Güzel bir uyku için ıhlamur
Gece yatarken de güzel bir uyku için ıhlamur veya sarı papatya çayları ile vücudunuzu sakinleştirin veya 1 adet muzla 1 bardak az yağlı sıcak sütü karıştırıp 1 çay kaşığı kadar tarçın ile lezzetlendirin.
Böylece muz ve sütteki triptofan ile uyumanıza yardımcı olabilecek serotonin hormonunun salgılanmasına yardımcı olabilirsiniz.
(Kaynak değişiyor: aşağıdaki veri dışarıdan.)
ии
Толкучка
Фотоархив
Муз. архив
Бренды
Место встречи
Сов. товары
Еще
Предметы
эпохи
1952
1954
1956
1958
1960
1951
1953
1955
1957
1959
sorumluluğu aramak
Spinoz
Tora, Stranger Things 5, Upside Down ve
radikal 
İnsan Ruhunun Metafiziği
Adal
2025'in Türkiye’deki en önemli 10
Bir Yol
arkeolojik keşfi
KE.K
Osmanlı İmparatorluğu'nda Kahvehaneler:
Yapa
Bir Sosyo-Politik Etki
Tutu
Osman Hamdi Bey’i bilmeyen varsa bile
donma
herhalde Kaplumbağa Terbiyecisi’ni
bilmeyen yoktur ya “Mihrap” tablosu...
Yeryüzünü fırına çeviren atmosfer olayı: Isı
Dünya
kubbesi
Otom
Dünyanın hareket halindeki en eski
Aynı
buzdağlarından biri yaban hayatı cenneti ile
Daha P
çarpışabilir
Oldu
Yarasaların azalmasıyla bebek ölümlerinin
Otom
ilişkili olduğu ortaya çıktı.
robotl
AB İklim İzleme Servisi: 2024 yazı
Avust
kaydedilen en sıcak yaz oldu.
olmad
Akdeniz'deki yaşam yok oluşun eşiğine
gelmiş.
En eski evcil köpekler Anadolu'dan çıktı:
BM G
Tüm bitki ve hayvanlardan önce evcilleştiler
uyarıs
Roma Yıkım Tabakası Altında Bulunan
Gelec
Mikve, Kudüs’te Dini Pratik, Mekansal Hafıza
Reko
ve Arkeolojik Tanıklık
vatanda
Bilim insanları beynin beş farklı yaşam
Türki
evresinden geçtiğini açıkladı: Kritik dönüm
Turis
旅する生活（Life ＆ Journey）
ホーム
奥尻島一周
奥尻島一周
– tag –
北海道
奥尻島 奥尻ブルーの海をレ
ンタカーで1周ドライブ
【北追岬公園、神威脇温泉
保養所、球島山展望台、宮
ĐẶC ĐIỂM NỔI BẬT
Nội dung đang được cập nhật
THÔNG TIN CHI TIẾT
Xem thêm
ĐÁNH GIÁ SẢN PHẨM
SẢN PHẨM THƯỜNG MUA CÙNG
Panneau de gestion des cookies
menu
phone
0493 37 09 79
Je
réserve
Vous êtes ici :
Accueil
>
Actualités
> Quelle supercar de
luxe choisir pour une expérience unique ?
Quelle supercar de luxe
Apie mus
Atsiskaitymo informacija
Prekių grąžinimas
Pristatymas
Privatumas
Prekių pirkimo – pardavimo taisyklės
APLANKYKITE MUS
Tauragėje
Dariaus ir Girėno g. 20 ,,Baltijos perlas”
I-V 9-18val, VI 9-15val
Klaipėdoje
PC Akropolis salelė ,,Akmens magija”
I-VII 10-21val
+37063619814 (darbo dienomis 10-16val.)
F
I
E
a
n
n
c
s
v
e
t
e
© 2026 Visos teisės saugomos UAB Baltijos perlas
Bu arada tarçının da glisemik indeksini yavaşlatma etkisinden yararlanmış olursunuz.
Lahanadaki mucize
Lahana başta olmak üzere lahanagillerden olan brokoli, brüksel lahanası, karnabahar gibi sebzeler mönünüzde çorbanıza eşlik etsin. Doğal anti-kanserojenleri içeren lahanagiller aynı zamanda C vitamini, potasyum, demir ve kalsiyum da sağlar. Bir kase brokoli, bir kase pirinç kadar protein sağlayacağı gibi, yaklaşık olarak pirincin üçte biri daha az kalori almanızı sağlar. Bunun yanında sarımsak ve zeytinyağı eklenmiş brokoli iyi bir kalsiyum kaynağıdır.
Boron içeriği ile vücudun doğal kalsiyum metabolizmasına yardımcı karnabahar da aynı şekilde sarımsak ve zeytinyağı ile birlikte iyi bir antikanserojen besindir.